Der 19-jährige Nachwuchskeeper Bernd Leno vom VfB Stuttgart könnte kurzfristig die Baustelle im Tor lösen.

"Bernd Leno ist ein Thema. Er ist hochtalentiert, gilt als eines der größten Talente in ganz Deutschland. Ob wir ihn holen können, hängt auch ein wenig vom VfB Stuttgart ab", sagte Leverkusens Geschäftsführer Wolfgang Holzhäuser.

"Wenn wir einen neuen Torhüter holen, dann soll er stärker sein als die beiden anderen, aber er sollte keine Konkurrenz zu Rene Adler sein", sagte Holzhäuser.

Eine Verpflichtung des ehemaligen Nationaltorwarts Jens Lehmann sei "kein Thema."

Ballack schmort auf der Bank

Außen vor blieb am Samstag Michael Ballack. Trotz der schwacher Leistung seiner Mannschaftskollegen schmorrte der ehemalige Kapitän der Nationalmannschaft 90 Minuten nur auf der Bank.

"Taktische Einzelentscheidungen möchte ich nicht in der Öffentlichkeit kommentieren", sagte Dutt bei LIGA total! zu seiner Entscheidung und betonte, nach seiner Überzeugung zu entscheiden und sein Handeln "nicht von der öffentlichen Wahrnehmung abhängig zu machen".

Holzhäuser versuchte die Brisanz aus dem Thema zu nehmen.

"Er geht positiv mit der Situation um"

"Wir haben im Mittelfeld sechs gleichstarke Spieler. Drei können spielen, drei müssen zugucken. Vielleicht ist Micha beim nächsten Mal wieder auf dem Platz. Er ist ein sehr positiver Typ und gut in die Mannschaft integriert. Er geht positiv mit der Situation um", meinte der Bayer-Boss.

Ballack selbst schweigt, macht sich allerdings auch Gedanken - sogar um seinen Abschied von der Fußballbühne.

"Ich werde nach diesem Jahr sicherlich nicht mehr wechseln", sagte er in einem Interview mit "Bundesliga TV" vor der Partie, "man weiß nie, was sich mit Leverkusen ergibt, aber ich gehe davon aus, dass das in der Bundesliga mein letztes Jahr sein wird."

Klare Worte von Ballack - seine Abschiedstour dürfte er sich aber wohl anders vorgestellt haben.

Mainz wendet Fehlstart ab

Im Gegensatz zu Leverkusen konnte Mainz den kompletten Fehlstart verhindern. Die Mannschaft von Trainer Thomas Tuchel ließ die Kritiker nach dem Europa-League-Aus gegen Gaz Metan Medias erst einmal verstummen.

"Die Mannschaft hat sich leidenschaftlich aufgeopfert und war füreinander da. Sie sind heute ans Limit gegangen", war Tuchel voll des Lobes.

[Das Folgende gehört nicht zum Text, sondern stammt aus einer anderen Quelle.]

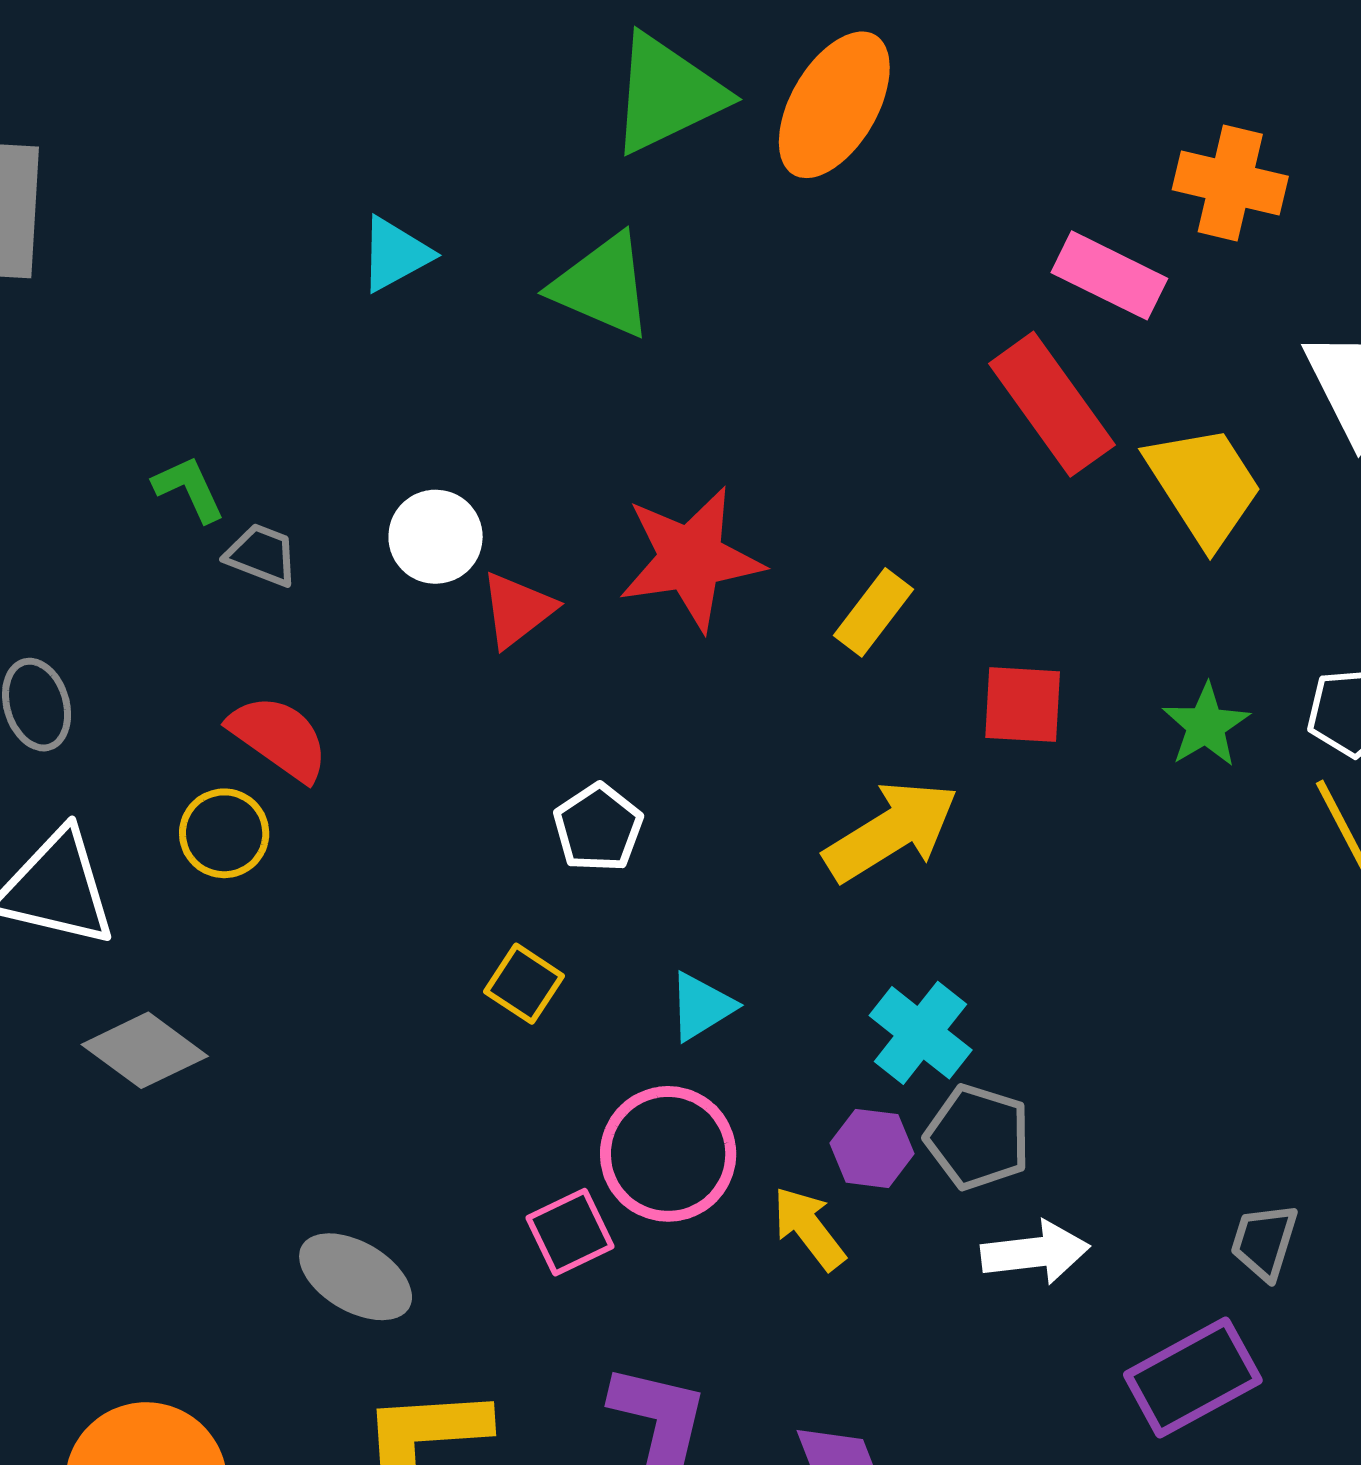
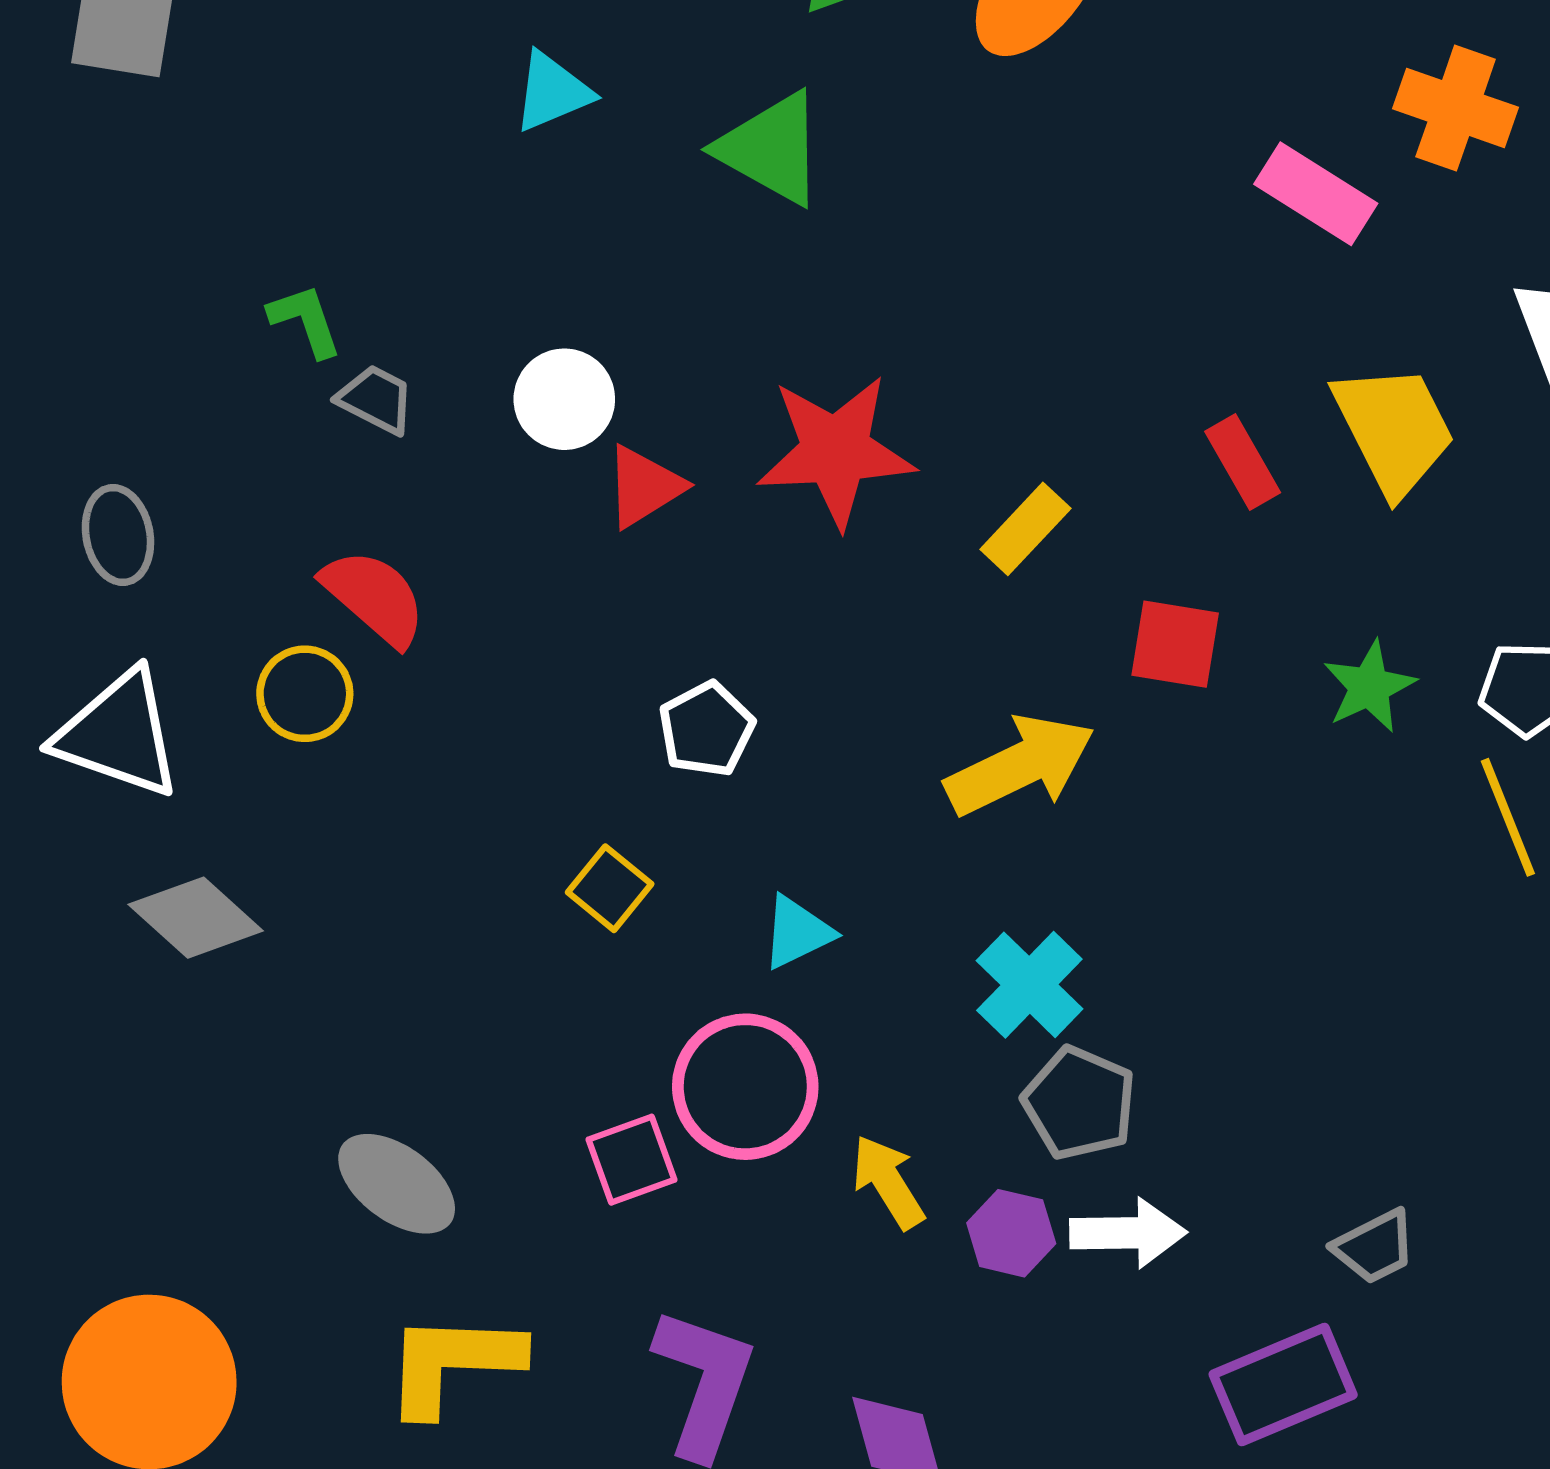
red rectangle: (1052, 404) -> (1243, 462), moved, size x0.6
purple hexagon: (872, 1148) -> (1011, 1233), moved
gray trapezoid: (1264, 1242) -> (1375, 1247), turned -140

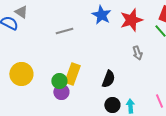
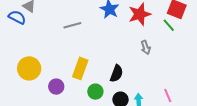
green circle: (59, 81) -> (95, 92), moved
purple circle: (61, 92) -> (56, 87), moved

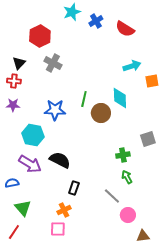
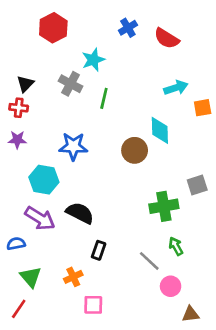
cyan star: (72, 12) -> (93, 60), moved
red hexagon: (40, 36) -> (53, 28), moved
green line: (84, 99) -> (104, 98), moved
green cross: (123, 155) -> (164, 206), size x1.5
green arrow: (127, 177) -> (176, 246), moved
orange cross: (64, 210) -> (73, 277), moved
pink square: (58, 229) -> (93, 305), moved

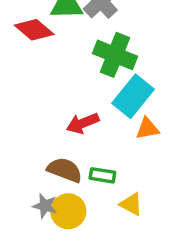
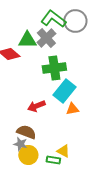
green cross: (115, 55) -> (54, 68), turned -30
green rectangle: (102, 175) -> (53, 160), moved
gray star: (45, 206) -> (20, 144), moved

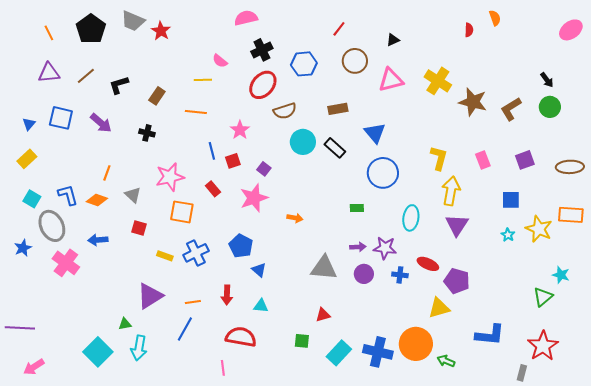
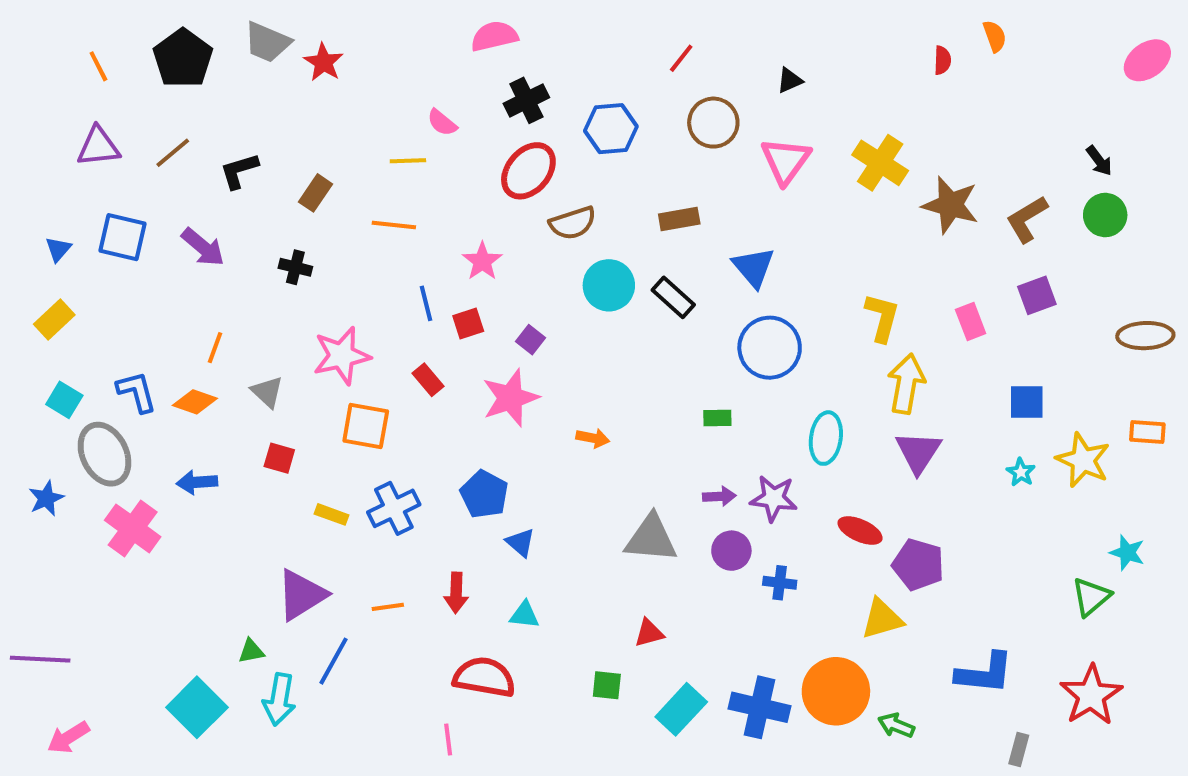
pink triangle: (391, 80) -> (786, 161), turned -40
purple square: (525, 160) -> (1037, 295), moved
orange rectangle: (571, 215) -> (1147, 432), size x0.7
blue cross: (400, 275) -> (780, 583), moved
blue line: (185, 329) -> (334, 661), moved
gray rectangle: (522, 373) -> (1019, 750), moved

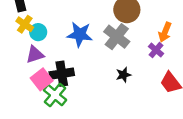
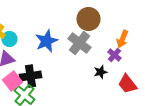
blue star: (80, 34) -> (46, 41), turned -30
black star: (123, 75) -> (100, 72), moved

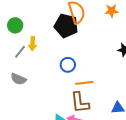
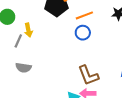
blue circle: (68, 65) -> (83, 33), moved
orange line: (84, 83) -> (84, 15), moved

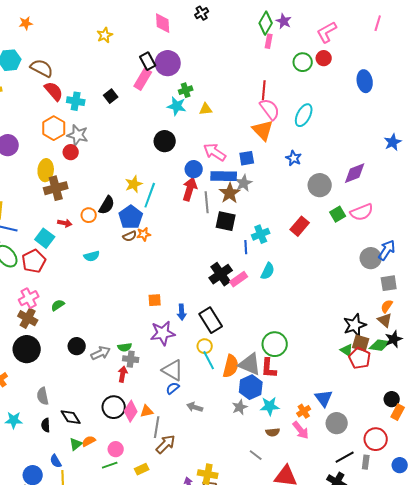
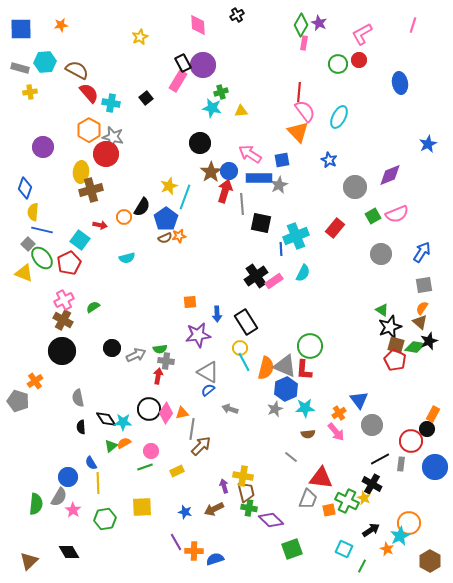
red circle: (71, 152) -> (106, 154), size x1.6
brown star: (230, 193) -> (211, 172), moved
cyan cross: (261, 234) -> (296, 236), size x1.4
gray circle: (371, 258) -> (381, 254), moved
green triangle: (347, 350) -> (382, 310), moved
black circle: (392, 399) -> (427, 429), moved
cyan star: (14, 420) -> (123, 422), moved
blue circle: (400, 465) -> (435, 467), size x1.6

"Welche Laufbereitschaft, welche Engagement und welches Herz zu sehen war - eine grandiose Leistung", schwärmte er weiter.

Mit den altbekannten Attributen Aggressivität und Kampfbereitschaft zog Mainz den Leverkusenern den Zahn und rehabilitierte sich für die Pleite gegen die Rumänen.

Die Probleme haben die Mainzer erst einmal nach Leverkusen weitergeschoben.